Dari rasa takut itu akhirnya jadi seperti tidak suka, bahkan terlintas rasa benci kepada cara ibu mendidik saya. Bayangkan saja, saat masih pagi, tiba-tiba sudah dibangunin padahal masih mengantuk. Kemudian dipaksa mandi dan harus segera bergegas ke sekolah. Sepulang sekolah makan siang, terus langsung disuruh tidur. Padahal saya ingin bermain bersama teman-teman di luar sana. Bahkan saat datangnya malam, saya dipaksa belajar dan tidur tepat pada jam 22.00, walaupun saya masih ingin menonton televisi. Ada lagi seperti mengaji, shalat dan belajar pun dipaksa, sampai-sampai yang tiga ini kalau tidak dilaksanakan, maka bersiap-siaplah pantat kena rotan. Hehehe

Begitulah ibu, monster yang sangat saya cintai. Sampai saat ini, kisah-kisah tersebut masih melekat kuat dalam ingatan saya. Sosok anak yang bandel ini tidak pernah memikirkan beribu kebaikan dan kasih sayang seorang ibu yang tidak pernah surut walau terkadang dirinya tidak terurus. Saya hanya memikirkan didikan didikan yang keras itu, sehingga mengabaikan kelembutan hati dan jiwanya. Dalam hal didikan keras ini, saya meyakini kita semua memiliki kisah tersendiri dan pola pikir yang sama saat dahulu.

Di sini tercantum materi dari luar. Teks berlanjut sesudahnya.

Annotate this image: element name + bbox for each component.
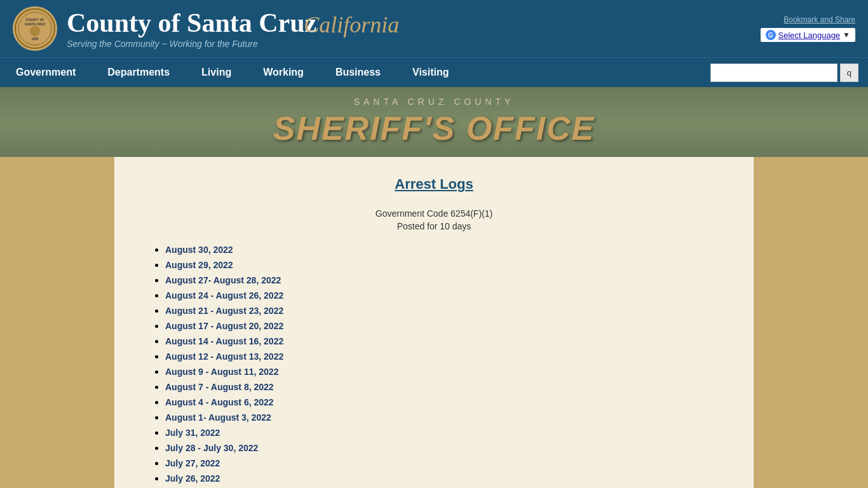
arrest-log-link[interactable]: August 1- August 3, 2022 bbox=[165, 412, 271, 423]
arrest-log-link[interactable]: August 17 - August 20, 2022 bbox=[165, 321, 283, 331]
county-name: County of Santa Cruz bbox=[67, 8, 316, 37]
arrest-log-link[interactable]: July 27, 2022 bbox=[165, 458, 220, 468]
nav-item-living[interactable]: Living bbox=[186, 58, 247, 87]
list-item: August 4 - August 6, 2022 bbox=[165, 396, 728, 408]
arrest-log-link[interactable]: August 29, 2022 bbox=[165, 260, 233, 270]
county-subtitle: Serving the Community ~ Working for the … bbox=[67, 39, 316, 49]
header-right: Bookmark and Share G Select Language ▼ bbox=[761, 15, 855, 42]
list-item: August 21 - August 23, 2022 bbox=[165, 305, 728, 316]
list-item: July 26, 2022 bbox=[165, 473, 728, 484]
list-item: August 30, 2022 bbox=[165, 244, 728, 255]
arrest-log-link[interactable]: August 27- August 28, 2022 bbox=[165, 275, 281, 285]
site-header: COUNTY OF SANTA CRUZ 1850 County of Sant… bbox=[0, 0, 868, 57]
svg-point-5 bbox=[30, 26, 40, 36]
bookmark-share-link[interactable]: Bookmark and Share bbox=[783, 15, 855, 24]
list-item: August 29, 2022 bbox=[165, 259, 728, 271]
nav-items: Government Departments Living Working Bu… bbox=[0, 58, 701, 87]
arrest-log-link[interactable]: August 21 - August 23, 2022 bbox=[165, 306, 283, 316]
nav-search: q bbox=[701, 58, 868, 87]
nav-item-working[interactable]: Working bbox=[247, 58, 320, 87]
arrest-logs-list: August 30, 2022August 29, 2022August 27-… bbox=[140, 244, 728, 488]
arrest-log-link[interactable]: August 9 - August 11, 2022 bbox=[165, 367, 278, 377]
banner-sheriff-text: SHERIFF'S OFFICE bbox=[0, 109, 868, 147]
banner-county-text: SANTA CRUZ COUNTY bbox=[0, 97, 868, 107]
county-seal: COUNTY OF SANTA CRUZ 1850 bbox=[13, 6, 57, 51]
nav-item-visiting[interactable]: Visiting bbox=[397, 58, 465, 87]
list-item: August 27- August 28, 2022 bbox=[165, 274, 728, 286]
list-item: August 9 - August 11, 2022 bbox=[165, 366, 728, 377]
arrest-log-link[interactable]: August 30, 2022 bbox=[165, 245, 233, 255]
arrest-log-link[interactable]: August 12 - August 13, 2022 bbox=[165, 351, 283, 362]
arrest-log-link[interactable]: July 31, 2022 bbox=[165, 428, 220, 438]
page-title: Arrest Logs bbox=[140, 176, 728, 193]
list-item: August 7 - August 8, 2022 bbox=[165, 381, 728, 393]
list-item: August 17 - August 20, 2022 bbox=[165, 320, 728, 332]
select-language-label[interactable]: Select Language bbox=[778, 30, 841, 40]
main-content: Arrest Logs Government Code 6254(F)(1) P… bbox=[114, 157, 754, 488]
nav-item-government[interactable]: Government bbox=[0, 58, 92, 87]
main-nav: Government Departments Living Working Bu… bbox=[0, 57, 868, 87]
svg-text:COUNTY OF: COUNTY OF bbox=[25, 18, 44, 22]
arrest-log-link[interactable]: August 4 - August 6, 2022 bbox=[165, 397, 274, 407]
search-input[interactable] bbox=[710, 64, 837, 82]
list-item: August 14 - August 16, 2022 bbox=[165, 336, 728, 347]
translate-bar[interactable]: G Select Language ▼ bbox=[761, 28, 855, 42]
arrest-log-link[interactable]: August 7 - August 8, 2022 bbox=[165, 382, 274, 392]
svg-text:1850: 1850 bbox=[31, 37, 38, 41]
nav-item-business[interactable]: Business bbox=[320, 58, 397, 87]
list-item: July 27, 2022 bbox=[165, 458, 728, 469]
arrest-log-link[interactable]: August 14 - August 16, 2022 bbox=[165, 336, 283, 346]
nav-item-departments[interactable]: Departments bbox=[92, 58, 186, 87]
translate-dropdown-arrow[interactable]: ▼ bbox=[843, 30, 850, 39]
seal-inner: COUNTY OF SANTA CRUZ 1850 bbox=[15, 8, 55, 49]
svg-text:SANTA CRUZ: SANTA CRUZ bbox=[25, 22, 45, 26]
california-text: California bbox=[304, 11, 399, 38]
arrest-log-link[interactable]: July 28 - July 30, 2022 bbox=[165, 443, 258, 453]
header-title: County of Santa Cruz California Serving … bbox=[67, 8, 316, 49]
list-item: July 31, 2022 bbox=[165, 427, 728, 438]
arrest-log-link[interactable]: August 24 - August 26, 2022 bbox=[165, 290, 283, 301]
list-item: August 1- August 3, 2022 bbox=[165, 412, 728, 423]
sheriff-banner: SANTA CRUZ COUNTY SHERIFF'S OFFICE bbox=[0, 87, 868, 157]
google-g-icon: G bbox=[766, 30, 776, 40]
posted-text: Posted for 10 days bbox=[140, 221, 728, 231]
header-left: COUNTY OF SANTA CRUZ 1850 County of Sant… bbox=[13, 6, 316, 51]
list-item: August 24 - August 26, 2022 bbox=[165, 290, 728, 301]
search-button[interactable]: q bbox=[840, 64, 858, 82]
arrest-log-link[interactable]: July 26, 2022 bbox=[165, 473, 220, 484]
gov-code-text: Government Code 6254(F)(1) bbox=[140, 208, 728, 219]
list-item: July 28 - July 30, 2022 bbox=[165, 442, 728, 454]
list-item: August 12 - August 13, 2022 bbox=[165, 351, 728, 362]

Kisah-kisah tersebut baru saya sadari bahwa sesungguhnya itulah cara ibu menunjukkan kepada saya, kepada kita semua, kalau yang namanya manusia itu harus berpendidikan. Tentu pendidikan saja tidaklah cukup, butuh dasar agama dan etika untuk mengawal langkah kita. Pun begitu sikap disiplin dan konsistensi diri juga diperlukan agar bisa menjadi manusia yang bertanggung jawab terhadap tugas mulia (khalifah) di bumi yang fana ini. Dan semua itu baru saya sadari ketika beranjak dewasa. Sulit dibayangkan bagaimana bisa saya mempunyai pikiran seperti itu kepada ibu, padahal saya tidak pernah bisa pergi jauh kalau tidak bersama ibu? Pernah suatu malam saya diajak sepupu untuk bermalam di rumahnya. Spontan saya pun menyetujui tawarannya. Sampai saatnya tidur, paman dan bibi saya ikut panik bersama sepupu, karena saya terus menangis dan tidak kunjung tidur, karena terus teringat pada ibu. Padahal rumah saya dengan sepupu itu hanya dibatasi oleh jalan raya.